COMPLEX TRAINING  (PENGGUNAAN BERMACAM-MACAM CARA LATIHAN DALAM SATU SESI)
Penggunaan bermacam-macam cara latihan (selain dari melakukan latihan lari  sprint), telah digunakan selama beberapa dekade. Hal ini dapat  dilihat pada program mingguan dimana atlit sprint  berlatih dengan bermacam-macam cara, mulai dari latihan di lapangan, dikombinasikan dengan latihan di ruang beban,  latihan plyometrics dan resisted sprints,  untuk mengoptimalkan peningkatan kinerja mereka.  Penggunaan berbagai mode/gaya training antar-sesi seperti ini telah banyak mendapat perhatian dewasa ini. Complex training  melibatkan implementasi dari latihan  heavy resistance  (1-5RM),  diikuti dengan latihan lain yang serupa secara biomekanik, namun dilakukan dengan lebih cepat dan  resistance  yang lebih ringan. Contoh dari hal ini adalah jika latihan  heavy back squat  dilakukan lalu langsung diikuti dengan satu seri lompat jangkit (hurdle jumps).  Contoh dari satu sesi menggunakan complex training bisa dilihat pada tabel 4.  Pemikiran dibalik munculnya complex training adalah bahwa kemampuan eksplosif otot akan menjadi besar setelah  mengalami konstraksi maksimal atau mendekati maksimal. Fenomena ini disebut sebagai potensiasi pasca aktivasi. Modal latihan ini masih membutuhkan penelitian lebih lanjut, agar bisa dibandingkan dengan program latihan lain yang menargetkan pada pengembangan kekuatan otot. Set dan pengulangan masih belum jelas. 

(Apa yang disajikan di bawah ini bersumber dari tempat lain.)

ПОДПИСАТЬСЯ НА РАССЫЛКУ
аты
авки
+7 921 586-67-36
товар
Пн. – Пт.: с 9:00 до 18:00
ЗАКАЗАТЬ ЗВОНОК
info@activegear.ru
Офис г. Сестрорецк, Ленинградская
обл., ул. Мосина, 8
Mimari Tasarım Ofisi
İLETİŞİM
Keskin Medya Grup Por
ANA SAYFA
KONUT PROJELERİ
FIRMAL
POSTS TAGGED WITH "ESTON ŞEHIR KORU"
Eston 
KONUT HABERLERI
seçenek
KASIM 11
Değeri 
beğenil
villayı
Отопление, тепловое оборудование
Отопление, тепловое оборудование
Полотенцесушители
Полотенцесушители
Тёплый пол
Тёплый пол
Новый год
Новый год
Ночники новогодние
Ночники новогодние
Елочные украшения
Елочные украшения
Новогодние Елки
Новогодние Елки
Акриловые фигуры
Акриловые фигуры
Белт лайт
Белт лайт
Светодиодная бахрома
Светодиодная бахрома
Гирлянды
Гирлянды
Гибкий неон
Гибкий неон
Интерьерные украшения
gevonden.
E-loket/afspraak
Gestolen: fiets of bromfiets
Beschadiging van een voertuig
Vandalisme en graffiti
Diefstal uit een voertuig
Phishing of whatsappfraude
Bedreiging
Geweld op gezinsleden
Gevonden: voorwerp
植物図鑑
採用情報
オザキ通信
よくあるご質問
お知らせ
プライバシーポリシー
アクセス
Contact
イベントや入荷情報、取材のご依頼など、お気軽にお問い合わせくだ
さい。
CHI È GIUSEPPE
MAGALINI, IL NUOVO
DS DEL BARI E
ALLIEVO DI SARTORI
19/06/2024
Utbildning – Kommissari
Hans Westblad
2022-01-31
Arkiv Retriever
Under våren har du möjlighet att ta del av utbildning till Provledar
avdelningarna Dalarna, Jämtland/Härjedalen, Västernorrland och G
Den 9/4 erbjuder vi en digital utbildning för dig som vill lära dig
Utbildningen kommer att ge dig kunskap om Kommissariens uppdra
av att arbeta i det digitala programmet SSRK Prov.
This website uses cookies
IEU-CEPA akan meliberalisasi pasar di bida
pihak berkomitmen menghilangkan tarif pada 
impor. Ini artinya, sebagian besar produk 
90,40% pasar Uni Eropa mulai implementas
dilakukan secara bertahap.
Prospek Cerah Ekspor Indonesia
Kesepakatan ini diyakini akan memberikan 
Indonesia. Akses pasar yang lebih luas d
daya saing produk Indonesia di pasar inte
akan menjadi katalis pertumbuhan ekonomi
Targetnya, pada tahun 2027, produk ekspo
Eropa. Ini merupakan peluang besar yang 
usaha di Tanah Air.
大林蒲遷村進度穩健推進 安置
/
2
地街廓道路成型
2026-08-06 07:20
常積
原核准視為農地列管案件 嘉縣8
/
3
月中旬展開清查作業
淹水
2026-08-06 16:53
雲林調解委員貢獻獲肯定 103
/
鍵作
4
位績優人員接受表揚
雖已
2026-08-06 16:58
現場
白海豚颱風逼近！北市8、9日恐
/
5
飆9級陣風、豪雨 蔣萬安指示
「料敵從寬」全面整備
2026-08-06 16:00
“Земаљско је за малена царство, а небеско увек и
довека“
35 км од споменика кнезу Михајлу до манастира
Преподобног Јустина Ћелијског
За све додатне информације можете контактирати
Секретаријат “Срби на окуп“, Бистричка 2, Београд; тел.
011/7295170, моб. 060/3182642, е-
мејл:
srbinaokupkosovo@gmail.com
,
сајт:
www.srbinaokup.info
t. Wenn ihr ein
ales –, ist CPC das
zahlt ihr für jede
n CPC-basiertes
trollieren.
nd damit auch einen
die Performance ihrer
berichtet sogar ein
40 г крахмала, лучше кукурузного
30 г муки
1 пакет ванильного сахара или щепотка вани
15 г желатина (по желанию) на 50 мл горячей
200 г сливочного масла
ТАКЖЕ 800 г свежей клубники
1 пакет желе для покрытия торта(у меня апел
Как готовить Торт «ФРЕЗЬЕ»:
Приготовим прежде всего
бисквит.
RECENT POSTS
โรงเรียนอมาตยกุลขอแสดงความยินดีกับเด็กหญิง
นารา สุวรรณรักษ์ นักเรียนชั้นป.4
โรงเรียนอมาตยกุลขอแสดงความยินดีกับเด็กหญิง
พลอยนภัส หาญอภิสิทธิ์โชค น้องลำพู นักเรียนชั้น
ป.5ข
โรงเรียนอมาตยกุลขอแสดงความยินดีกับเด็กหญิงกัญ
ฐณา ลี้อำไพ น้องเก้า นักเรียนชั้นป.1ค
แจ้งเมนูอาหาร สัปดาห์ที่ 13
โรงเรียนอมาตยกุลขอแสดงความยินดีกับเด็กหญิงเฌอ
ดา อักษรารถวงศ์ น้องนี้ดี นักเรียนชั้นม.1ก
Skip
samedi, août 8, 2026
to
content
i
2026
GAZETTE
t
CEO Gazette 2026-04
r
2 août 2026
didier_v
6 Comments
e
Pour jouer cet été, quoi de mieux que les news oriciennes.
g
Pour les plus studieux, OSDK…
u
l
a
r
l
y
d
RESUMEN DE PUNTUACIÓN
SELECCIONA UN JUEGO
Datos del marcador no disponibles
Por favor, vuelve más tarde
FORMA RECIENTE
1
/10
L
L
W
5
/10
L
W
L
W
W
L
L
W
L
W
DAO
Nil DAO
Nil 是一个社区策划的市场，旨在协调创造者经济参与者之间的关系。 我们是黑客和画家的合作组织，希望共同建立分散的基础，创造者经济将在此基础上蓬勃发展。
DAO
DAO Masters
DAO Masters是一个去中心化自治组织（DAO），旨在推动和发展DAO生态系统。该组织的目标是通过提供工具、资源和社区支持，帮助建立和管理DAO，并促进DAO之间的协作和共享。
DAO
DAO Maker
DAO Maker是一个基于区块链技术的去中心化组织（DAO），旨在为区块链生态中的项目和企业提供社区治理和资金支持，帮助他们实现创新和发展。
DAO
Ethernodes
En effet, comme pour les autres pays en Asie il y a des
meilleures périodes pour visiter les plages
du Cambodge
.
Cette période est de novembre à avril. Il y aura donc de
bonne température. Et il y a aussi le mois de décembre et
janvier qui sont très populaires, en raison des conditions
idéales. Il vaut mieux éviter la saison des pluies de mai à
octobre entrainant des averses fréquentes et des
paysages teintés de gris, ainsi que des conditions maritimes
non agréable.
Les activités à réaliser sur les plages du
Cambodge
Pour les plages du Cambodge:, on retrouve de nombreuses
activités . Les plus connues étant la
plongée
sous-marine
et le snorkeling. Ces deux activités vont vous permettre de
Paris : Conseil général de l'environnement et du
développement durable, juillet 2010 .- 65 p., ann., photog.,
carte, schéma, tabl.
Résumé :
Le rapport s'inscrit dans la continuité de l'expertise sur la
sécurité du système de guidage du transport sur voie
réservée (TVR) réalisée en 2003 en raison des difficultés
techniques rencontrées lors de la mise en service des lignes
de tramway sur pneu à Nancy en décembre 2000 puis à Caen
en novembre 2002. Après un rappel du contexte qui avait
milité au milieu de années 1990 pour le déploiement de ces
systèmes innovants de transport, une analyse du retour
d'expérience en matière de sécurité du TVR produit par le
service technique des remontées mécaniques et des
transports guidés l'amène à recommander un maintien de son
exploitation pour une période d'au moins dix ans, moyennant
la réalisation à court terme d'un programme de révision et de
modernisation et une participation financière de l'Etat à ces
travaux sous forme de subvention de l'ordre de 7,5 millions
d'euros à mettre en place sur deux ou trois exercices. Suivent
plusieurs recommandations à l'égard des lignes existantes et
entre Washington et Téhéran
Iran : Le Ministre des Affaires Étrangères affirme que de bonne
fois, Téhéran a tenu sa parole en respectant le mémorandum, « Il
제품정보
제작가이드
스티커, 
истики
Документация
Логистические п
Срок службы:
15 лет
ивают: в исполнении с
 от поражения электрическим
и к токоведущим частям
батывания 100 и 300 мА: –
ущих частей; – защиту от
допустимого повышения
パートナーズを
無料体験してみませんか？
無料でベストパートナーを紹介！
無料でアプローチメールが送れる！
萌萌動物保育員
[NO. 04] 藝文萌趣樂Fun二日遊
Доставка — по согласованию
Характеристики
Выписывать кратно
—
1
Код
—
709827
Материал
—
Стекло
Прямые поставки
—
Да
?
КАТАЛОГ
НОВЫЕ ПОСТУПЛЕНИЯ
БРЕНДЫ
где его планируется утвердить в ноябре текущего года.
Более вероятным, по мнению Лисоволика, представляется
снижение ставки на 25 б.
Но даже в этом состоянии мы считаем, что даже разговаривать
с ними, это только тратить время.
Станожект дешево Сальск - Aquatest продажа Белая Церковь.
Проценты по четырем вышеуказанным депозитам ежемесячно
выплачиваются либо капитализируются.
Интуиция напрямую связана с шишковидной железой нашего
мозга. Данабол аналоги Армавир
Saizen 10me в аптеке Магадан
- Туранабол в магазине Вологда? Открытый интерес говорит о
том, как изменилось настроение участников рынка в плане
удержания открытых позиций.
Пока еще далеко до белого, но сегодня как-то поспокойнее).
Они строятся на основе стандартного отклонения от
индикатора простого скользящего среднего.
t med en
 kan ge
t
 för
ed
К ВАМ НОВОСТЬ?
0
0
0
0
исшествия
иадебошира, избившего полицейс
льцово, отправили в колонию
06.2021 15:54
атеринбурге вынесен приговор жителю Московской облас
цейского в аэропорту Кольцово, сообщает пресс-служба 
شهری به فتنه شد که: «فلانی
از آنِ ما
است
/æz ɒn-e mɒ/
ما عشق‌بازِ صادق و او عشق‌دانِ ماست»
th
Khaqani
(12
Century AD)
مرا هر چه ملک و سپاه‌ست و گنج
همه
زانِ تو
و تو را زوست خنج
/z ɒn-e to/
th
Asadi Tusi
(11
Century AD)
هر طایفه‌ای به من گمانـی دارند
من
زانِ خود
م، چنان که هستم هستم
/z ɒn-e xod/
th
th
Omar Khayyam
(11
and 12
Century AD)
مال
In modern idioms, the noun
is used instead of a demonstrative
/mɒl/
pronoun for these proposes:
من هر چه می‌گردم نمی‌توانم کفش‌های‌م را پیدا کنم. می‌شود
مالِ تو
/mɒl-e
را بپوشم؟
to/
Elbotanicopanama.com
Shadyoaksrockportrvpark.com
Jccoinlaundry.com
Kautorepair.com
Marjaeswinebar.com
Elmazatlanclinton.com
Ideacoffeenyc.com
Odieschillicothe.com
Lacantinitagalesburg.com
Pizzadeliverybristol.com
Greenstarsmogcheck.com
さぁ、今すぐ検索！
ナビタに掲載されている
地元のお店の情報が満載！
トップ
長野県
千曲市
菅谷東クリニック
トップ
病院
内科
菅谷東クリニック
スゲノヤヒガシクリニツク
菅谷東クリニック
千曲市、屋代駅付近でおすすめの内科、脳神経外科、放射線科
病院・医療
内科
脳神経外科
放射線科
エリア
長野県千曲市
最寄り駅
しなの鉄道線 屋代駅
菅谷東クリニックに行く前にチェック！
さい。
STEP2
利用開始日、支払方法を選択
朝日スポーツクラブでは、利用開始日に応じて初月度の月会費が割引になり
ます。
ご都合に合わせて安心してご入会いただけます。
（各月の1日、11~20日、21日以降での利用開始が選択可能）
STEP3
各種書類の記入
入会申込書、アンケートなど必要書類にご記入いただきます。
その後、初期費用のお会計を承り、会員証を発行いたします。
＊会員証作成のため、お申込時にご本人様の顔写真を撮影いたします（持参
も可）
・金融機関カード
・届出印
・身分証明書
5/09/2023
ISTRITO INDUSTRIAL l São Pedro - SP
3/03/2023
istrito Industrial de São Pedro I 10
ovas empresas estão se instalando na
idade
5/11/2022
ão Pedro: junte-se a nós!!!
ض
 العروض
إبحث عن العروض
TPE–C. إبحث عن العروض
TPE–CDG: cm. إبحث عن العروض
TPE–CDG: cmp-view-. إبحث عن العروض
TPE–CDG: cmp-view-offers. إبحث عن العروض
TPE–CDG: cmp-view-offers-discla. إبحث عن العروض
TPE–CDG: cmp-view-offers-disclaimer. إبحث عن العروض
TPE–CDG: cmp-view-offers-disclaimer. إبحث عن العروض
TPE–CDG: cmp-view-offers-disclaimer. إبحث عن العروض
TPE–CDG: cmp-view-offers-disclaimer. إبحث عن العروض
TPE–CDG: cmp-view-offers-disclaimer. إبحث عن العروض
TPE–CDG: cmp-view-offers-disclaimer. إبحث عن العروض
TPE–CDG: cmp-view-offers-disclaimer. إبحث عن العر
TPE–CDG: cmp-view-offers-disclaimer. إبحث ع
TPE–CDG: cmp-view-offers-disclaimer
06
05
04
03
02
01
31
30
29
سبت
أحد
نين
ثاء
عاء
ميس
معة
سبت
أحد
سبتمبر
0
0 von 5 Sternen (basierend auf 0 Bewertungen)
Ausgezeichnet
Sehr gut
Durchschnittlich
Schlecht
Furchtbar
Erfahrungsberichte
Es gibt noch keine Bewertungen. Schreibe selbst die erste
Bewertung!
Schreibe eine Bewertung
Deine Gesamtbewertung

 Table 4 – Sebuah contoh bagaimana latihan-latihan yang kompleks  dapat dimasukkan kedalam sesi latihan. (Catatan:  latihan kedua dimulai segera setelah latihan pertama). 
Half Squat   
3x5 (85% 1RM)
Low Hurdle Jumps 
6
Bench Press
3x5 (85% 1RM)
Clap Push Ups
6
Leg Press
3x5 (85% 1RM)
Squat Jumps
6

KESIMPULAN 
Sebuah program latihan yang terstruktur dengan baik dapat menghasilkan peningkatan kinerja para atlit sprint.  Peningkatan dari kekuatan maksimal dan tenaga otot  dapat dicapai jika variabel-variabel yang terkait dengan latihan dapat diatur secara sesuai. Adalah penting untuk memanfaatkan teknik angkat beban gaya Olympiade (Olympic lifts) dan varian-variannya untuk mencapai hasil tersebut;  namun muatan yang optimal  bisa berbeda-beda tergantung dari atlit dan dari metode/macam latihan yang digunakan. Metode latihan lainnya juga memegang peranan penting dalam latihan pembentukan kekuatan,  demikian juga dengan komponen latihan laiunnya seperti latihan  plyometrics, latihan  running drills  dan  latihan  over speed conditioning.